一個大腳的少婦揹著個兩三歲的小娃娃,手臂上還挽著個大包袱,順著黃土大道艱難的向前走著,這少婦好不容易來到了攔路盤詢的關卡前,剛一放下那小娃娃,小娃娃便鬨騰起來,指著排在她們前邊一個漢子手裡的燒餅。

“媽媽,我肚子餓,要吃餅餅……”

“乖,餅餅不好吃,我這裡還有饅頭,吃饅頭好不好?”

這小娃娃委屈的看著那漢子手裡的餅,哭著叫道:“媽媽,吃完餅餅,我自己走路……”

“忍住,不許哭……”少婦緊緊咬著牙,臉色蒼白的掏出一個饅頭,掰了一小塊塞到了那個小娃娃的嘴裡,“狗娃快吃,吃完了就自己走,不許耍賴。”

少婦再抬起頭來,忽然發現遠處的那隊邊軍之中,有一個熟悉的人影。少婦顧不得許多,一下子抱起狗娃,衝著遠處拚命揮手。

“李元青、李元青……”

李元青正揹著籮筐,遠遠聽見有人喊他名字,轉過頭看了一眼,立刻呆住了。

他丟下籮筐,拚命的向那對母女跑去……

一家人總算是團聚了,晚舟夕照,夕陽黃昏,看著千裡迢迢給自己來送衣裳的江小舟,李元青心裡又是難過又是感動,原來,小舟為了帶狗娃來見自己,將自己的嫁妝都當成了盤纏,她捨不得坐客船來京城,便趁著漕運的糧船,一路從杭州到了通州,再一路打聽,沿著陸路來了此地,其途中的辛苦實在是一言難儘。

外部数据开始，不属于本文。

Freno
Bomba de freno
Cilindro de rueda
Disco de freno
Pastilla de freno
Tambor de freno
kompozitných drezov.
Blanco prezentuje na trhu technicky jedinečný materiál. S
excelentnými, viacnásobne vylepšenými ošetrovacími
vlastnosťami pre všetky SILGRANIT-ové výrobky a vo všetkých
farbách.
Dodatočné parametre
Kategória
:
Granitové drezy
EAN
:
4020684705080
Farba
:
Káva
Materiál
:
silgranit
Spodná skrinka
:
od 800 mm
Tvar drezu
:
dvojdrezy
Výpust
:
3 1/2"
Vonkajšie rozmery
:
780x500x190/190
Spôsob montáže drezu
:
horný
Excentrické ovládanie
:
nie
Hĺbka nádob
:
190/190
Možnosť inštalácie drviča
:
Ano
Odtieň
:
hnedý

這時候,李元青見狗娃怯生生的看著自己,心裡一酸,衝她伸出雙手:“過來呀,狗娃彆怕,讓爸爸好好看看你。”

狗娃紅著個臉:“媽媽說,不要相信陌生人。”

“狗娃呀,這是你的爸爸,親爸爸呀,他不是陌生人!”

李元青有些哭笑不得:“小舟,她怎麼還叫狗娃?”

“這個名字不好麼?她很喜歡呀。”

李元青看了眼狗娃,幾個月前他離開家的時候,狗娃還不會說話,這小孩子長起來可真快,一轉眼就能咿呀咿呀說話了,真不知道小舟帶這狗娃吃了多少苦。

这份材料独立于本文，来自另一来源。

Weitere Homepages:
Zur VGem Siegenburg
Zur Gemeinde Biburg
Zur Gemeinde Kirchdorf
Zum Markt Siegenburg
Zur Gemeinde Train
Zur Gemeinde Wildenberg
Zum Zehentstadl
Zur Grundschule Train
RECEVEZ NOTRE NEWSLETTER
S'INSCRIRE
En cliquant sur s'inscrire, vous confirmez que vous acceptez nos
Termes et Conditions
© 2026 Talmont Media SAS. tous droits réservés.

“你們母女跟著我吃苦了,我想呀,給她起個大名吧,好聽一些的。”

“那你肚子裡墨水多,就給她起一個唄。”

“嗯,人生一世、草生一春,來如風雨、去似微塵,你對我有救命之恩,我便給你留下個念想,不如就叫……”

小舟噗呲一笑:“我不過就送了件衣裳過來,怎麼就對你有救命之恩了?”

“罷了,不說也罷,”李元青笑了笑,“我現在覺得狗娃這個名字也挺好,你看她小腦袋圓滾滾的,多可愛。”

李元青走過兩步,摸了摸狗娃的腦袋,又道,“這一路過來,我早就想通了,等打完了這一仗,我就陪你們回去。從今往後我再也不離開你們了,就老老實實做個莊稼漢,隻要每天陪著你和狗娃,哪怕是在天涯海角,我也就知足了。”

“天涯海角?也好,免得在家鄉總有人背後指指點點,說我橫刀奪愛。”

李元青一怔,低頭想了想,坦然一笑。

“隻怕還是我那位好兄弟富貴的緣故吧,一個人如果得了昧心好處,一定會極力說彆人壞話的,有時候冤枉你的人比誰都更清楚你是被冤枉的。這都是我冇用,不過咱們也不用怕,胡公子和蘇小姐都是有名有姓的人,等我回去之後,事情總歸是能說清楚的。”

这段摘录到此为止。